The hospice benefit was created in 1982 to offer terminally ill patients an alternative to conventional care, but "there was also a strong expectation that hospice services would result in lower costs to the Medicare program than conventional medical interventions at the end of life," according to the Medicare Payment Advisory Commission (MedPAC), which advises Congress.1 Hospice services, whose palliative nature contrasts with the medically intense acute care generally provided by Medicare, address patients' changing preferences regarding end-of-life care — while challenging the professional impulse of some physicians to deploy all appropriate means for prolonging life.

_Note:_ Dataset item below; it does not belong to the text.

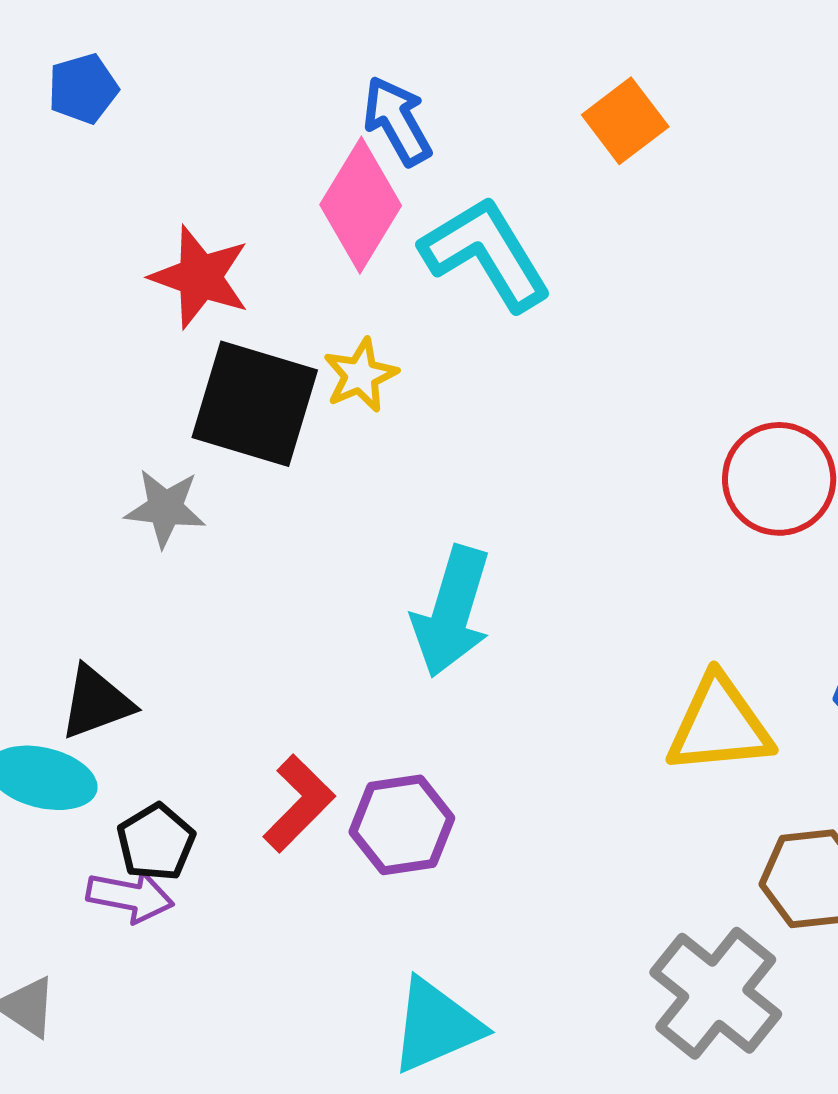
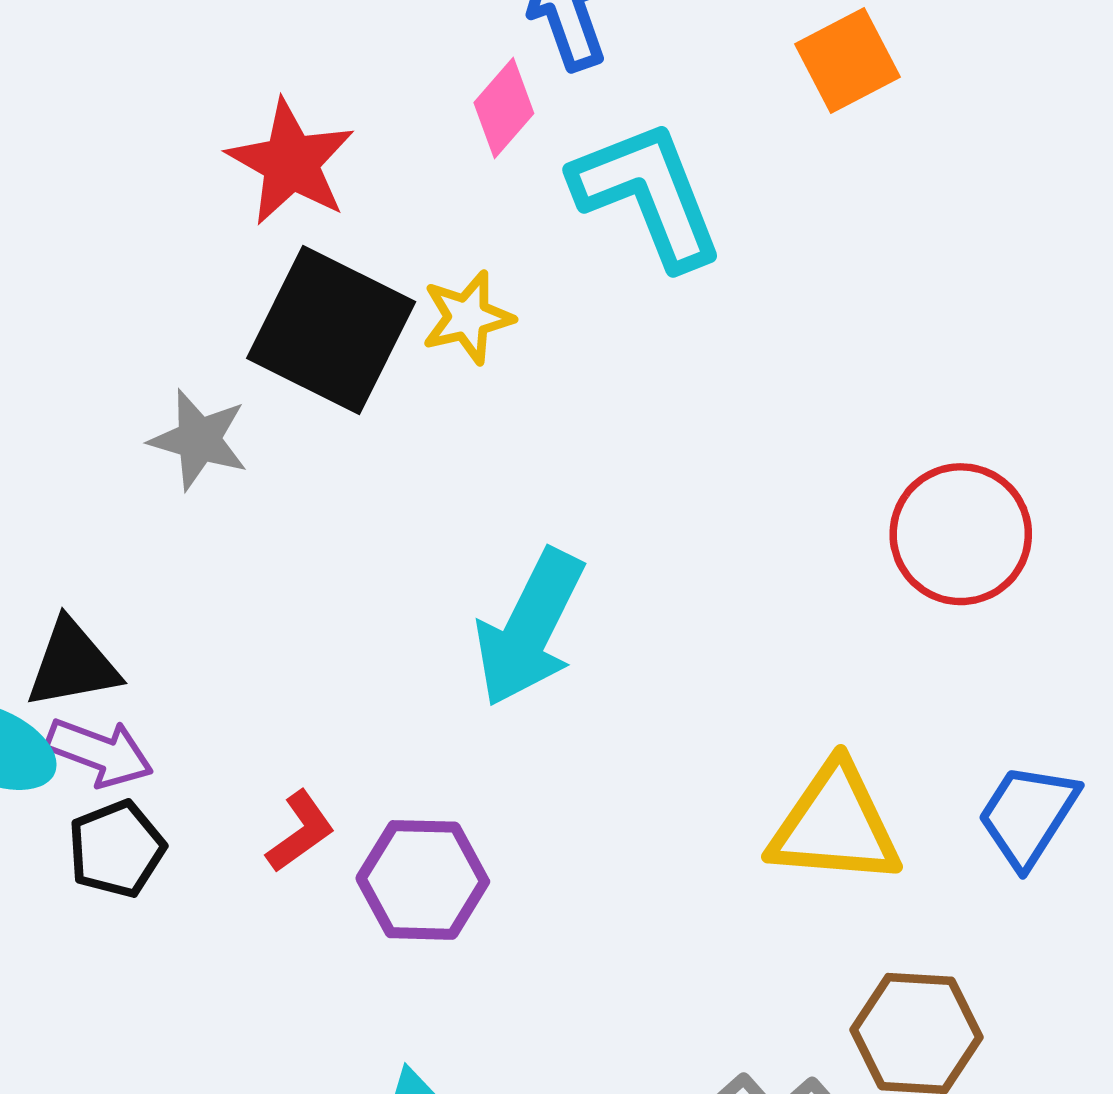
pink diamond: (361, 205) -> (504, 108), size x0.6
red L-shape: (299, 803) -> (300, 832), size x0.7
purple arrow: (130, 896) -> (100, 752), moved

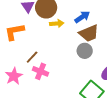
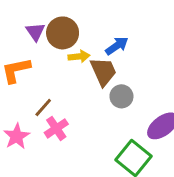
brown trapezoid: (89, 33) -> (103, 72), moved, turned -90
pink cross: (41, 71) -> (56, 128), turned 35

Although most legislators support the provision of hospice services, Congress has not exercised much oversight of the benefit in recent years. The Office of Inspector General in the Department of Health and Human Services (DHHS) has produced a number of studies of the hospice benefit and has three more on its agenda, including one that will review physician billing. MedPAC, for its part, has recommended substantial changes designed to improve the accuracy of Medicare payments to hospices, increase hospice organizations' accountability, and ensure greater involvement by physicians in end-of-life care.1 A recent study showed that physicians often end all contact with patients once they refer them for hospice care.2

The hospice benefit is available to Medicare beneficiaries who, according to two physicians (one of whom is the hospice medical director), have a life expectancy of 6 months or less if their disease runs its normal course and who agree to forgo Medicare coverage for curative treatment of their terminal illness. The benefit provides an array of medical and support services, some of which are not covered by traditional Medicare, including social-work services, bereavement counseling for family members, and pastoral services. Beneficiaries' cost sharing is minimal.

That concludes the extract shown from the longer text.